Hi everyone!  I am Mike from Hobart, IN.  I found this bike in a dumpster a little over a month ago.  After some serious work on the chrome, horn, and front and rear lights, I am pretty pleased with the results.  Thanks for having me.


----------



## ian (Nov 22, 2020)

Nice find! I'm always out and about in the alleys looking for this type of treasure!


----------



## coasterbrakejunkie1969 (Nov 22, 2020)

Nice find really sharp bike. Black is always in style.


----------



## stoney (Nov 22, 2020)

Good save Mike, great work.


----------



## new2olbikes (Dec 9, 2020)

Very nice work! and a very nice bike to do it on too.  Thanks for posting...


----------



## OZ1972 (Jan 17, 2021)

Cool bike & nice save & find , i am a fellow dumpster diver as well , you never know what you may find , good job on the bike , thanks for sharing !!!!!


----------



## Upchuck79 (Jan 29, 2021)

Nice work - found my kickback Schwinn speedster in a dumpster years ago.


----------



## bikerbluz (Feb 3, 2021)

Nice save and welcome!


----------



## Upchuck79 (Feb 3, 2021)

What did you use to clean up the lights and chrome?

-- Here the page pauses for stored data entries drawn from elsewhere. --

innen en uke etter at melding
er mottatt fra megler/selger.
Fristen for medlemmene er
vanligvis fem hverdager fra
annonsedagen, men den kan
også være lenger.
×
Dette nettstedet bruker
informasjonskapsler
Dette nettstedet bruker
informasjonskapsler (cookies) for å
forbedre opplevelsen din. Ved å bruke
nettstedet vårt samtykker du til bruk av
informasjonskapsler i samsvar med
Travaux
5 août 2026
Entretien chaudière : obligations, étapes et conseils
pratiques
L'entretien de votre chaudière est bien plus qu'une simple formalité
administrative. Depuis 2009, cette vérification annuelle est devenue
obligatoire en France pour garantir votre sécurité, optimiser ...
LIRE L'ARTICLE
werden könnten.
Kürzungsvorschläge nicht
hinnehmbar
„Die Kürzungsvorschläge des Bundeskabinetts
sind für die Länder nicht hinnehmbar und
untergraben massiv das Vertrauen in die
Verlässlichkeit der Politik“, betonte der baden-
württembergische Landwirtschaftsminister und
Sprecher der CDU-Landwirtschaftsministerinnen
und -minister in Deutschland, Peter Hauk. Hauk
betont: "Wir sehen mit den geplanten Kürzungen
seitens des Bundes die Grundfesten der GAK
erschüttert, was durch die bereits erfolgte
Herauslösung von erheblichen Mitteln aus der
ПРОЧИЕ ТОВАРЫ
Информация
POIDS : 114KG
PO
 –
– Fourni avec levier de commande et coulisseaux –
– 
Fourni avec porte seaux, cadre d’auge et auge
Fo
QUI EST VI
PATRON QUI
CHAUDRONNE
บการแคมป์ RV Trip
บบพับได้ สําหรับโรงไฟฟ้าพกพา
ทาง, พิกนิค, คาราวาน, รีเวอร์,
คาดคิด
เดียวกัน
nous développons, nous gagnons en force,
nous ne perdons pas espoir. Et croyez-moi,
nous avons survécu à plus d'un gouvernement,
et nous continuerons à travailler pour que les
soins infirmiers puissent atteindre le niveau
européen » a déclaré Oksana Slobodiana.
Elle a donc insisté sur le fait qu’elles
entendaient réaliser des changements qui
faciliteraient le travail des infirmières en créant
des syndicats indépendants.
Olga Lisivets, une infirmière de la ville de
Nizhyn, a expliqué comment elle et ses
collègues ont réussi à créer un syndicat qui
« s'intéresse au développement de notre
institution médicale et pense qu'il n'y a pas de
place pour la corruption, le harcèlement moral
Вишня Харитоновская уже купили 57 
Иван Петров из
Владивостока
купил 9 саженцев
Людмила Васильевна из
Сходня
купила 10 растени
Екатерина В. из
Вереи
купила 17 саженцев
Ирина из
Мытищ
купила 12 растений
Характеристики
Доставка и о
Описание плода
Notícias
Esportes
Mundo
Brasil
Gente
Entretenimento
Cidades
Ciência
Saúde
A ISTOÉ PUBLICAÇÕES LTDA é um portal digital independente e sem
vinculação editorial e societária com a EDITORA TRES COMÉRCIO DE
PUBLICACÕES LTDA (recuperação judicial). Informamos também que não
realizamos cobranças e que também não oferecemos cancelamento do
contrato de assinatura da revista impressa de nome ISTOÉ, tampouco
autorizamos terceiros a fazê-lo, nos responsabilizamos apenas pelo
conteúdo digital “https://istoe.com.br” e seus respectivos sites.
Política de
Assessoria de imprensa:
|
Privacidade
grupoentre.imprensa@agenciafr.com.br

I rescued a project bike that has serious corrosion.


----------



## Pedaltherapy (Feb 28, 2021)

Nice! Where's that dumpster when I need one?


----------



## Adamtinkerer (Mar 6, 2021)

Upchuck79 said:


> What did you use to clean up the lights and chrome? I rescued a project bike that has serious corrosion.
> 
> View attachment 1351093



I have a near identical bike. The chrome on those fenders is really thin, wouldn't expect them to clean up much.


----------



## Lonestar (Mar 6, 2021)

Nice save!


----------



## Upchuck79 (Mar 7, 2021)

Adamtinkerer said:


> I have a near identical bike. The chrome on those fenders is really thin, wouldn't expect them to clean up much.



Agree - I decided not to attempt and sold as is. Have too many other projects and this Roadmaster did not make the list


----------